I'm not really clear what it is that's going on inside that LNB at the dish, but you do need to have a dual-LNB, and you must run two separate lines from the dish into the TIVO receiver.

Happy Trails,
Doug


----------



## huntr70 (Jul 8, 2005)

I'll go along with those guys...

I'll also add that with a dual LNB dish and the 2 feeds, the diplexer works great.

I got one off Ebay for a couple bucks, and run the 2 feeds from the dish into it. It then converts the feeds into 4 seperate usable feeds. I use 3 different receivers and can get whatever I want on each one of them.

I have the diplexer mounted under the eaves of the roof, about 2 feet from the dish.

Steve


----------



## webeopelas (Mar 11, 2006)

The short answer is no. More details follow if your interested. The channels are split over even and odd transponders on the satellite. The reciever sends a voltage to the LNB to tune it to even or odd transponders. This means that if you split the cable, if the channels you happen to watch/record are on the same even/odd transponder set, it will work. As soon as you try to watch/record a channel on the odd transponder and a channel on the even transponders, one or the other will not work. Sorry, but you must run another line to get two tuners


----------



## 2500Ram (Oct 30, 2005)

Thanks everyone. But one last question as I have some diplexers and splitters being shipped.
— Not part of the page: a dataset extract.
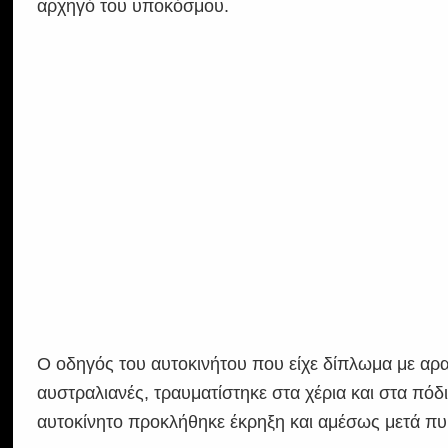
αρχηγό του υποκόσμου.
Ο οδηγός του αυτοκινήτου που είχε δίπλωμα με αραβ
αυστραλιανές, τραυματίστηκε στα χέρια και στα πόδ
αυτοκίνητο προκλήθηκε έκρηξη και αμέσως μετά πυ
Here is the install I'm following and this is splitting, using a diplexer, before the receiver but back feeding from the receiver out using a second diplexer and splitter. So diplexers don't split the signal they just allow 2 way travel









Thanks again.
Bill.

BTW 4 diplexers and 2 sat splitters shipped to my door was $22. Not to bad considering the local Radio Shack wanted $20 per diplexer  prosatellitesupply.com.


----------



## Katrina (Dec 16, 2004)

Not gonna work using diplexers.
There is a device made that will do what you want. Google a DSS stacker and de-stacker and you should find it. Once you see that the price for this thing is about 300 clams, the second cable run may look more appealing.
The diagram you showed above will work for it's application which is one feed into one receiver and then back feeding through a diplexer to a second TV. In this setup, both TV's have to view the same channel.
What you really need is a second cable run to the dish. Or just tell the parents that you can always install a second dish in the living room pointing out the window. See how that one goes over.


----------



## 2500Ram (Oct 30, 2005)

Katrina said:


> Or just tell the parents that you can always install a second dish in the living room pointing out the window. See how that one goes over.


LOL







That might not be a bad idea.

Thanks again.


----------



## huntr70 (Jul 8, 2005)

Bill,
The diagram you show will work if you are trying to get a mirror program on a second TV.

It will not let you use a second receiver to get a different program.

You could always just run a splitter after the receiver and send the already received signal to the second TV.

The whole thing is that you will only get the program that is being shown on the first TV....there is no way to "split" the signal into 2 receivable signals when you are using a single LNB dish.

Steve


----------



## mswalt (Sep 14, 2004)

Huh????!!!









I guess I'm just out of the loop here. ...... diplexers, coax, LNBs, splitters.

I just turn it on; if it works, great. If it doesn't, call the repair man!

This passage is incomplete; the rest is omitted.